Collected data entries:
------------------------------------------------------------

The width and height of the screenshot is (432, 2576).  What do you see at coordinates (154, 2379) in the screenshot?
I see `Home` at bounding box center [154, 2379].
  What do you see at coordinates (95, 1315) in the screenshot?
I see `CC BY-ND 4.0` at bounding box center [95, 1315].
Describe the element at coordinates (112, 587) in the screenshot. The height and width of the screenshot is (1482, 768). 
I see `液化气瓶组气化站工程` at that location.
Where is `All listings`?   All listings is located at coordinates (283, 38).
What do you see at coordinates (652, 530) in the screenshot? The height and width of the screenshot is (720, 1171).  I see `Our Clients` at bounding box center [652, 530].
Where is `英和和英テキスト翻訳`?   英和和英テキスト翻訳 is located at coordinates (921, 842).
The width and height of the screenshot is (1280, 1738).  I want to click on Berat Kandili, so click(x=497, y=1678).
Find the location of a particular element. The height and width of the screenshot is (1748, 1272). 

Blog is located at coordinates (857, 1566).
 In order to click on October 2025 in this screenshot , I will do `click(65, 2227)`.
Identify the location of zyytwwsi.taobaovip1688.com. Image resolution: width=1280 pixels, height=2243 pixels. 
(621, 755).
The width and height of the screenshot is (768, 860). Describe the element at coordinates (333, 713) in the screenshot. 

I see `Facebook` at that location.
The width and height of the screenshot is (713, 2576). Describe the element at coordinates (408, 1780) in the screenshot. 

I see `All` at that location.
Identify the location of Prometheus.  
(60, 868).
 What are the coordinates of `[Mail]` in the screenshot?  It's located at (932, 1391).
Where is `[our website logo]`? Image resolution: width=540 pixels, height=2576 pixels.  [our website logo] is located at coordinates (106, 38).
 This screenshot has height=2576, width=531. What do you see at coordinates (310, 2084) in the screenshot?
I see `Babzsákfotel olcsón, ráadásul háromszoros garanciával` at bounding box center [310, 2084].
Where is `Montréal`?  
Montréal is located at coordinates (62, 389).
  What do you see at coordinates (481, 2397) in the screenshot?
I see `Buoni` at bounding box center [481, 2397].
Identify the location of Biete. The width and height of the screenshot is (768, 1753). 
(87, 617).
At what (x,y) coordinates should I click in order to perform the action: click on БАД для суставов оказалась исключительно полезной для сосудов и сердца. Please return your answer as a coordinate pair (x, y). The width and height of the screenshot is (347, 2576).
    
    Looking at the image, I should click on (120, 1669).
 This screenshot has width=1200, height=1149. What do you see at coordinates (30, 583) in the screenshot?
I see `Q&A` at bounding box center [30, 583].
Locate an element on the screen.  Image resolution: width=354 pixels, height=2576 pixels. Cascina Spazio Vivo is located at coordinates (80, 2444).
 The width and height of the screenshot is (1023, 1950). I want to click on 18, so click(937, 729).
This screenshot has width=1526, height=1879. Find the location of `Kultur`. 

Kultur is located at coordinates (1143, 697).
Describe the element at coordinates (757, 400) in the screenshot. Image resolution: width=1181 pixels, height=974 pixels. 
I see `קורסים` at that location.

------------------------------------------------------------

▸ Task to complete: Starting at the first line of the data above, please restate word for word every line up to and including the one that holds "What are the", and add nothing else.

▸ Your solution:
The width and height of the screenshot is (432, 2576).  What do you see at coordinates (154, 2379) in the screenshot?
I see `Home` at bounding box center [154, 2379].
  What do you see at coordinates (95, 1315) in the screenshot?
I see `CC BY-ND 4.0` at bounding box center [95, 1315].
Describe the element at coordinates (112, 587) in the screenshot. The height and width of the screenshot is (1482, 768). 
I see `液化气瓶组气化站工程` at that location.
Where is `All listings`?   All listings is located at coordinates (283, 38).
What do you see at coordinates (652, 530) in the screenshot? The height and width of the screenshot is (720, 1171).  I see `Our Clients` at bounding box center [652, 530].
Where is `英和和英テキスト翻訳`?   英和和英テキスト翻訳 is located at coordinates (921, 842).
The width and height of the screenshot is (1280, 1738).  I want to click on Berat Kandili, so click(x=497, y=1678).
Find the location of a particular element. The height and width of the screenshot is (1748, 1272). 

Blog is located at coordinates (857, 1566).
 In order to click on October 2025 in this screenshot , I will do `click(65, 2227)`.
Identify the location of zyytwwsi.taobaovip1688.com. Image resolution: width=1280 pixels, height=2243 pixels. 
(621, 755).
The width and height of the screenshot is (768, 860). Describe the element at coordinates (333, 713) in the screenshot. 

I see `Facebook` at that location.
The width and height of the screenshot is (713, 2576). Describe the element at coordinates (408, 1780) in the screenshot. 

I see `All` at that location.
Identify the location of Prometheus.  
(60, 868).
 What are the coordinates of `[Mail]` in the screenshot?  It's located at (932, 1391).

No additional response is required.